Los automóviles habían llegado a primera hora de la mañana a la terminal ferroviaria del puerto gijonés gracias al acuerdo alcanzado por el grupo Suardíaz y la distribuidora Cat Logística -unidas en la sociedad Cat Shipping Company-, que comprometió a su vez a Renfe Mercancías en el proyecto. En un principio, está previsto que todas las semanas llegue a El Musel un convoy similar durante al menos un mes, momento en el que los impulsores de la idea revisarán su plan en función de los beneficios y las necesidades observadas.
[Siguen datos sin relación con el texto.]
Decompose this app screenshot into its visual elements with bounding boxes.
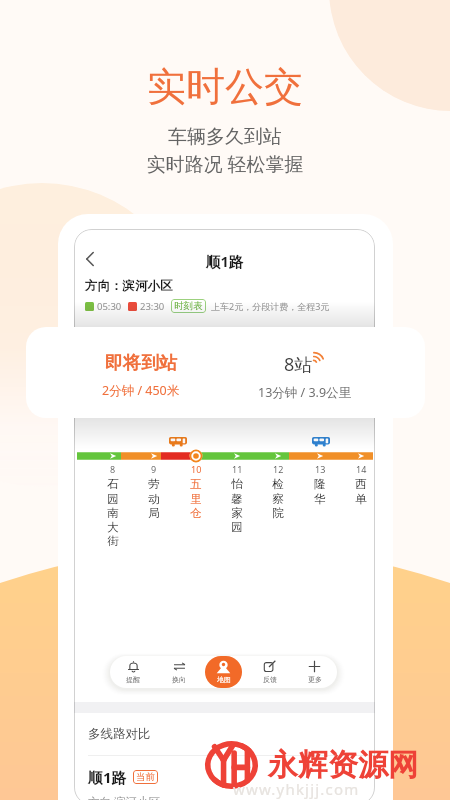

Con este impulso, la dársena gijonesa entra de lleno en la competición por este tipo de mercado, ligado históricamente a otros puertos del Cantábrico, como Santander. «Creemos que puede ser una gran iniciativa, pero hasta que la autopista del mar se estabilice definitivamente, podemos quedar más días con el pie cambiado», explicó el consignatario.
Los coches de Renault que se quedaron en tierra deberán esperar ahora hasta el próximo enlace para poner rumbo a la región de Países del Loira, donde serán distribuidos por varios concesionarios próximos a la región metropolitana de París. Los responsables de la empresa consignataria no pudieron confirmar ayer si todos tendrán cabida o habrá que esperar a un tercer viaje para transportar el resto del encargo.